Pictures do not belong in the output. Reproduce exactly the lines from the start of the records through the line with "мотивуючі. Для дорослих".

Page images and extracted text
----
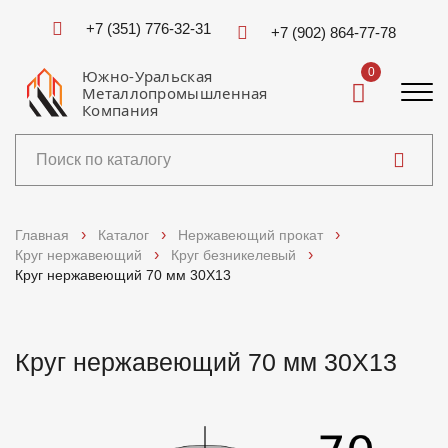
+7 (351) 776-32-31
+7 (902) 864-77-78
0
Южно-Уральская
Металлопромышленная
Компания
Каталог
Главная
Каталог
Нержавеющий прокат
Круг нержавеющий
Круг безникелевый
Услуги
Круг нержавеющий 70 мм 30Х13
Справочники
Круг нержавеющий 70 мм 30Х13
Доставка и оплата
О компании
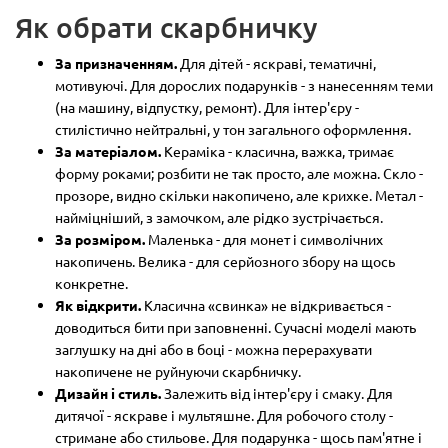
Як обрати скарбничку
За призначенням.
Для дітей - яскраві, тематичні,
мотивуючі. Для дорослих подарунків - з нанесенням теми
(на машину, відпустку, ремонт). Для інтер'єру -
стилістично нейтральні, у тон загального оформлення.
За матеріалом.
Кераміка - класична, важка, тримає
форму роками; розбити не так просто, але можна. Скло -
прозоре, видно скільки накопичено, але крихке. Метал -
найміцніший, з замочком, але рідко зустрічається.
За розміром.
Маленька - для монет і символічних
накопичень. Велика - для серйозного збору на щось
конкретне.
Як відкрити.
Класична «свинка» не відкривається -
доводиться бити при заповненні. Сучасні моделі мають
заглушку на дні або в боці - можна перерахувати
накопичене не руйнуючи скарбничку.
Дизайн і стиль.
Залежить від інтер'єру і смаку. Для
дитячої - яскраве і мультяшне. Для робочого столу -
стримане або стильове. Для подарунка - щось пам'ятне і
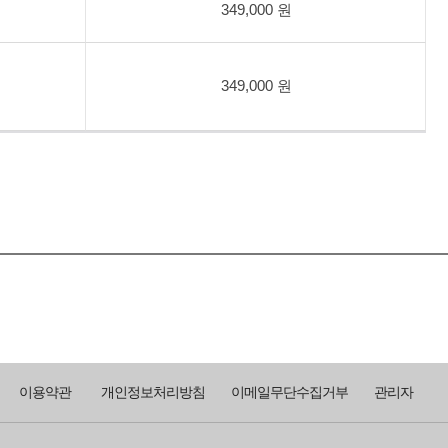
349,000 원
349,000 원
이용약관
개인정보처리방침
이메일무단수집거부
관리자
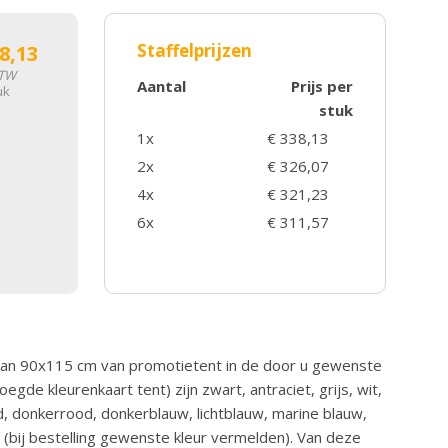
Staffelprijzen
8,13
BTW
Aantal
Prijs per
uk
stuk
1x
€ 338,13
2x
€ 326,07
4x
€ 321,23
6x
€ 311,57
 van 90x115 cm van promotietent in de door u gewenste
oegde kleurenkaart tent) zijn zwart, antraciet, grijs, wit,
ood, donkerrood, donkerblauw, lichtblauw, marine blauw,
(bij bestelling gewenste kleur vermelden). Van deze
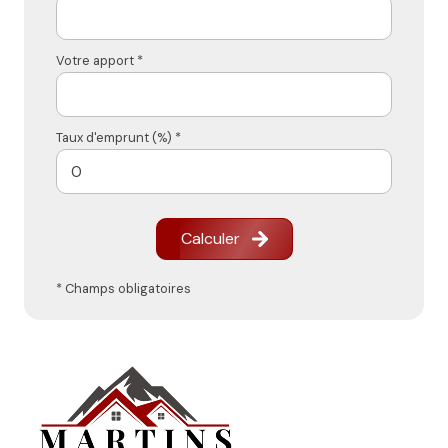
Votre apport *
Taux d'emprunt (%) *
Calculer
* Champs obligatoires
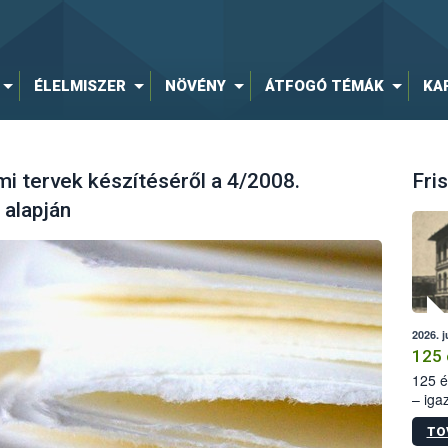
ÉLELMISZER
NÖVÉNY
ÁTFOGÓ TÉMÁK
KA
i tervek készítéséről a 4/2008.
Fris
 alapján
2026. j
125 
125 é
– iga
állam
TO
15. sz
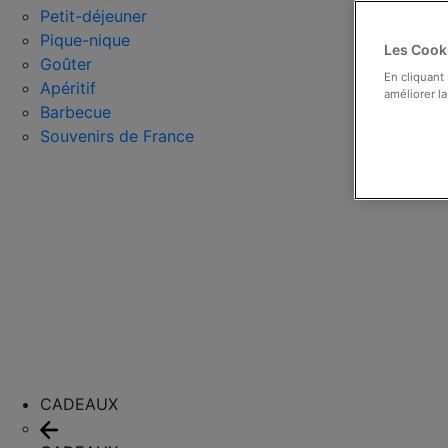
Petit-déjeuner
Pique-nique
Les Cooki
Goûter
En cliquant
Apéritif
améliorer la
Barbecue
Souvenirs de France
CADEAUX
----
RESULT BELOW:
+7 (351) 776-32-31
+7 (902) 864-77-78
0
Южно-Уральская
Металлопромышленная
Компания
Каталог
Главная
Каталог
Нержавеющий прокат
Круг нержавеющий
Круг безникелевый
Услуги
Круг нержавеющий 70 мм 30Х13
Справочники
Круг нержавеющий 70 мм 30Х13
Доставка и оплата
О компании
Як обрати скарбничку
За призначенням.
Для дітей - яскраві, тематичні,
мотивуючі. Для дорослих подарунків - з нанесенням теми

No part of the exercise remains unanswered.